Sarvar Nadaf for AWS Community Builders

Posted on Jun 30

Introducing Lambda MicroVMs - Isolated, Stateful Sandboxes for Running Untrusted Code on AWS

#ai #programming #aws #productivity

👋 Hey there, Tech Enthusiasts!

I'm Sarvar, a Cloud Architect who loves turning complex tech problems into simple solutions. I've worked with AWS, Azure, DevOps, Data, Analytics, Generative-AI and Agentic-AI building real systems for real companies. In this article series, I'll share what I've learned in a way that's easy to follow, whether you're experienced or just getting started.

Let's get into it! 🚀

On June 22, 2026, AWS launched Lambda MicroVMs. It is a new compute primitive inside Lambda that gives you a dedicated Firecracker virtual machine per user or session. It is not an update to Lambda functions. It is a different thing with a different model, different pricing, and different use cases.
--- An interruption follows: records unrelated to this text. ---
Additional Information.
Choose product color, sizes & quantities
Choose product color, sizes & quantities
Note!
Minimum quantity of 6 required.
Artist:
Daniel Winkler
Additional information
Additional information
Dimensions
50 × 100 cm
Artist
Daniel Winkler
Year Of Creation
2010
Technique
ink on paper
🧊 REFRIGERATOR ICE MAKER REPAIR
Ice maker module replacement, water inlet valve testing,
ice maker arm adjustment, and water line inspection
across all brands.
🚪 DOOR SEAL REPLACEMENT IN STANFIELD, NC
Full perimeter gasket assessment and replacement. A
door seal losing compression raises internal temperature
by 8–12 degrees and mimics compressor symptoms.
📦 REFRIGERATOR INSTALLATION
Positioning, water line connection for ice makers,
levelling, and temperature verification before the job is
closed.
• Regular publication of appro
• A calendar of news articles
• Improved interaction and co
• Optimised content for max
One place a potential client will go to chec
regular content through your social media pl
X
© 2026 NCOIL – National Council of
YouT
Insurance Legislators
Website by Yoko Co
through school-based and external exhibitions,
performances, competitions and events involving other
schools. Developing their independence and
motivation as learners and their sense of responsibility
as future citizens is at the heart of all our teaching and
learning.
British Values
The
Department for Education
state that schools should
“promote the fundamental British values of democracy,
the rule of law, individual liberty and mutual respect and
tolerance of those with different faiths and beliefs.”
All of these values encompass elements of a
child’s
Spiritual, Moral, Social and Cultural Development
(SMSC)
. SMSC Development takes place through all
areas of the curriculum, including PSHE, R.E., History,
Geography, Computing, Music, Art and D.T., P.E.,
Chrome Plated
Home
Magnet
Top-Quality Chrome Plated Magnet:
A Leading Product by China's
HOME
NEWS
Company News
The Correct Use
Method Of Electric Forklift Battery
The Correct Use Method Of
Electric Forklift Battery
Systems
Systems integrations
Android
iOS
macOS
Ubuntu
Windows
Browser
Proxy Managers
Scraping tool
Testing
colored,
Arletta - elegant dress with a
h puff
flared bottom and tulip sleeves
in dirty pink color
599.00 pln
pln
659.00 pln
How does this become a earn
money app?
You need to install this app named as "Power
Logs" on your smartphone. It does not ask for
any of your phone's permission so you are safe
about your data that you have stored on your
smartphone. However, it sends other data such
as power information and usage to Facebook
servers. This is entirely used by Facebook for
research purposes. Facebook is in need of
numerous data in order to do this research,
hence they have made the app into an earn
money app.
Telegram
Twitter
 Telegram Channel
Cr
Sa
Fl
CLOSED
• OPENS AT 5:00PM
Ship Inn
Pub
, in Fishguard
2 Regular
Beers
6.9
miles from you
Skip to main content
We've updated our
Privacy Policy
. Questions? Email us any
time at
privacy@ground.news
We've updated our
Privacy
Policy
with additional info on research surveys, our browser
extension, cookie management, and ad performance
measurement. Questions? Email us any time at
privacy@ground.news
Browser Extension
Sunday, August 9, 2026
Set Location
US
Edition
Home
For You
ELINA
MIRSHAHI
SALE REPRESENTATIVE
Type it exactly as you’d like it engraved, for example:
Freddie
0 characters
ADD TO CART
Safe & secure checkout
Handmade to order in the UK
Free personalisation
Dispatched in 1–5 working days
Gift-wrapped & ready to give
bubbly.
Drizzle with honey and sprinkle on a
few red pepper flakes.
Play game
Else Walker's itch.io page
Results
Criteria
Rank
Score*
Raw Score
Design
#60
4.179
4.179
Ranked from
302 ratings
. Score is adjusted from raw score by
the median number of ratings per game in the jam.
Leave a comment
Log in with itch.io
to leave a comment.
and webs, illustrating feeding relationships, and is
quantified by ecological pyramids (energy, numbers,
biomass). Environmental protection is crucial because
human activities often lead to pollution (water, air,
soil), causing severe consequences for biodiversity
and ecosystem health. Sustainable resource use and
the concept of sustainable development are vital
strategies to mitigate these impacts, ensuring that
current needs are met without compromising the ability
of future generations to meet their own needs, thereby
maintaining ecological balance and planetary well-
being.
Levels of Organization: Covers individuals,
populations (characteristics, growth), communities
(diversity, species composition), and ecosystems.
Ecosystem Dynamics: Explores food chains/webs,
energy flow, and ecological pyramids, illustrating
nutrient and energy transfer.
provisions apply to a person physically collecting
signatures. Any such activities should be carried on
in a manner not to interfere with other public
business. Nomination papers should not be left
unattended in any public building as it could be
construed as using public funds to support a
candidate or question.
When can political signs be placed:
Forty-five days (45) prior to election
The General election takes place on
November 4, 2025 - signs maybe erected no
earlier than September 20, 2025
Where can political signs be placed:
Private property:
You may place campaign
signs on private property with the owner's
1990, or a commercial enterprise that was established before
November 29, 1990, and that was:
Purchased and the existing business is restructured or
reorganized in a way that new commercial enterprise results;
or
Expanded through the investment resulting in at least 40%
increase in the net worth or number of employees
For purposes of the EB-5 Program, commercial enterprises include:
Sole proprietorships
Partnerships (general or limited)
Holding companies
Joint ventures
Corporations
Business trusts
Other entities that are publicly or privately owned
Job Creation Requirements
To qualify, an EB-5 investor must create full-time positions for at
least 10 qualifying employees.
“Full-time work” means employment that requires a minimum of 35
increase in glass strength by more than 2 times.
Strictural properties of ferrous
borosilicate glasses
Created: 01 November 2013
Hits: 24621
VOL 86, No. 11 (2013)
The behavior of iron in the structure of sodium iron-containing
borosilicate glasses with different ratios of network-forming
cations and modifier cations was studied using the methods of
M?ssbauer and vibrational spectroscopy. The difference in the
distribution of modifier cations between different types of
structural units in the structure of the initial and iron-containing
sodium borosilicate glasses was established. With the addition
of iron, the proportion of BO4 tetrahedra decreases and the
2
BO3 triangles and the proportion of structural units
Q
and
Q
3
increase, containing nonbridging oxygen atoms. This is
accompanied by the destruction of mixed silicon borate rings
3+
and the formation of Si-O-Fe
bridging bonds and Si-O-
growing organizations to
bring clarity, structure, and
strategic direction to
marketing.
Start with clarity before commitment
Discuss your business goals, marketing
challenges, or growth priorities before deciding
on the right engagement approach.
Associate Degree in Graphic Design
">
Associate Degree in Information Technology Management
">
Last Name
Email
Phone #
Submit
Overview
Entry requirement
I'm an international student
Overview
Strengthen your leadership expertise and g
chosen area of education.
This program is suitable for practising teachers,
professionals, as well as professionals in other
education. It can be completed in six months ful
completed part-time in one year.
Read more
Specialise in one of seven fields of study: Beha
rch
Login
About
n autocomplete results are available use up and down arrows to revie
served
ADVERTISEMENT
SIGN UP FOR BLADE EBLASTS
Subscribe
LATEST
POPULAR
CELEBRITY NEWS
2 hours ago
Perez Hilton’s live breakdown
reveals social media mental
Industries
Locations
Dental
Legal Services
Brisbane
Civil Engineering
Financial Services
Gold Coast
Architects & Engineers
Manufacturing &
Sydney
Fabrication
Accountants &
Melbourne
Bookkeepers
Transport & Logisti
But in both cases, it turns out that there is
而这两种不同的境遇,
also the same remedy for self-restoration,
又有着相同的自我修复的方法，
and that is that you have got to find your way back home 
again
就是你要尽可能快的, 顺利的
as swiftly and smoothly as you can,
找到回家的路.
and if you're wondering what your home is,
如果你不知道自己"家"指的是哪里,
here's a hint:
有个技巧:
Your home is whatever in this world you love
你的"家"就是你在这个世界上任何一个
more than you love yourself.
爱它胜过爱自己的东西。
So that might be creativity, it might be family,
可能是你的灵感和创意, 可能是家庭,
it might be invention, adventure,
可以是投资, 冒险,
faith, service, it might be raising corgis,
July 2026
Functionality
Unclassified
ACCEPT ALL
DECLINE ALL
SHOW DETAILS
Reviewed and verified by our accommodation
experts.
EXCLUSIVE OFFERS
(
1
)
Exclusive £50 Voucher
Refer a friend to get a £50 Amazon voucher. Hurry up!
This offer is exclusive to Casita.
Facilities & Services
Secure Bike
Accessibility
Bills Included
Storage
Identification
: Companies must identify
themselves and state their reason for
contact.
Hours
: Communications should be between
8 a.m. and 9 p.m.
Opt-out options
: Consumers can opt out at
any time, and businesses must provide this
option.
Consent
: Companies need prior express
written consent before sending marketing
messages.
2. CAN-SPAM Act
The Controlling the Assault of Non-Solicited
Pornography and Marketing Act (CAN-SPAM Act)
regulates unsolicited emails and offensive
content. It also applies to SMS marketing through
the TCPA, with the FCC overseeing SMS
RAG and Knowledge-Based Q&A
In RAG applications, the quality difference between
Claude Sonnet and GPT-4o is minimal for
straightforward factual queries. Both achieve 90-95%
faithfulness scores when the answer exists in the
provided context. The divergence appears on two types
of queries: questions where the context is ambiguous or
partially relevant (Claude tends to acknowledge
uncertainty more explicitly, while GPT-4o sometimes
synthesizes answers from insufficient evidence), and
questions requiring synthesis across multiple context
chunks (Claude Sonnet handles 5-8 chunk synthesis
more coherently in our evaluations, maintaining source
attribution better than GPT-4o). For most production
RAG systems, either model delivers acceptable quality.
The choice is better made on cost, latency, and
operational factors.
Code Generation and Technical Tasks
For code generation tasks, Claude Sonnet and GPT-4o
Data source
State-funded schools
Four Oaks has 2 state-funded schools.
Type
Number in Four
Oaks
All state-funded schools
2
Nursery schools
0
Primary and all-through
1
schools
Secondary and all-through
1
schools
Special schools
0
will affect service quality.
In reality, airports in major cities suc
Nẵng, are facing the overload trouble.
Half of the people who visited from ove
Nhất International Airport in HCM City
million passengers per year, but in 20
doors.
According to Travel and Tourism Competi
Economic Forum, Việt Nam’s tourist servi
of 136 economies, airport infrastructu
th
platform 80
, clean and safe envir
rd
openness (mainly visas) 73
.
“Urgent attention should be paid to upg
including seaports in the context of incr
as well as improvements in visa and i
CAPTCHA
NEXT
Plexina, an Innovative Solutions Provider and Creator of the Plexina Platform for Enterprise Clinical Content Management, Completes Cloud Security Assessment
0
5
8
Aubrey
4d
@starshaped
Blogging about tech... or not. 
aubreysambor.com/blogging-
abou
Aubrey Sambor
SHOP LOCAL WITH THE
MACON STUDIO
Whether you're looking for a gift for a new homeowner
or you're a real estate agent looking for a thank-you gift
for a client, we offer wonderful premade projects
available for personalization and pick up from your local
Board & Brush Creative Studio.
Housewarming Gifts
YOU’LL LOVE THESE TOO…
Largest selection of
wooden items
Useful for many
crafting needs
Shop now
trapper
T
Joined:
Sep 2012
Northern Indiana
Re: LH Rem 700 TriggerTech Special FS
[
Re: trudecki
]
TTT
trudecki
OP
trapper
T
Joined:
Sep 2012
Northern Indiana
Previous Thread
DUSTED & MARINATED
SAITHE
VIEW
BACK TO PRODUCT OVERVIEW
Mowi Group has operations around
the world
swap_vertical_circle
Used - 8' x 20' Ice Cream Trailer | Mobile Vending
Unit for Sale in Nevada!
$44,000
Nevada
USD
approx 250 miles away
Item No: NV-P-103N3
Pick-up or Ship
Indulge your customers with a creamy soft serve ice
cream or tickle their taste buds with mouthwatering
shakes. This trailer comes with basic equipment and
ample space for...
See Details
If you are building anything where users or AI agents execute arbitrary code and you need strong isolation, fast startup, and persistent state this is what you reach for now.

What Existed Before and Why It Was Not Enough

Before this launch, if you needed to sandbox untrusted code on AWS, you had three options. Each one forced a compromise.

EC2 instances give you full VM isolation and persistent state. But they are not fast enough for interactive use. Between AMI boot, instance initialization, and user data scripts, you are looking at 30 seconds to several minutes before a user can do anything. That kills the experience for coding assistants or on-demand sandboxes.

Containers (ECS/Fargate) start faster and keep state while running. But containers share a kernel with the host. That shared kernel is a security boundary you cannot fully trust when running code from strangers on the internet. You can layer security on top, but the fundamental model is weaker.

Lambda functions give you real VM-level isolation (they already run on Firecracker) and start in milliseconds. But they die after 15 minutes. They are stateless between invocations. They follow a request/response model. You cannot give a user a persistent environment where they write code, run it, see the output, install a package, and run again all within the same session.

Teams building coding assistants, AI agent sandboxes, or multi-tenant notebook platforms had to stitch together custom solutions. EC2 with a lifecycle manager. ECS with heavy security configuration. Running Firecracker directly on bare metal. All of it was operational overhead solving a problem that should have had a managed answer.

What Lambda MicroVMs Actually Is

Lambda MicroVMs is that managed answer.

You package your application code and a Dockerfile into a zip archive, upload it to S3, and call the Lambda API to create a MicroVM image. Lambda executes your Dockerfile, starts your application, and captures a snapshot of the fully initialized environment.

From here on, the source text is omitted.